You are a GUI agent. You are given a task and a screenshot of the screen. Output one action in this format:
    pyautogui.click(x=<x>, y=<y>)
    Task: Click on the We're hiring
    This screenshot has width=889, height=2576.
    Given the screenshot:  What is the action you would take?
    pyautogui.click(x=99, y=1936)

□ □ □ □

What you will do
Could you reproduce every entry above exactly as written?

Exercise answer
You are a GUI agent. You are given a task and a screenshot of the screen. Output one action in this format:
    pyautogui.click(x=<x>, y=<y>)
    Task: Click on the We're hiring
    This screenshot has width=889, height=2576.
    Given the screenshot:  What is the action you would take?
    pyautogui.click(x=99, y=1936)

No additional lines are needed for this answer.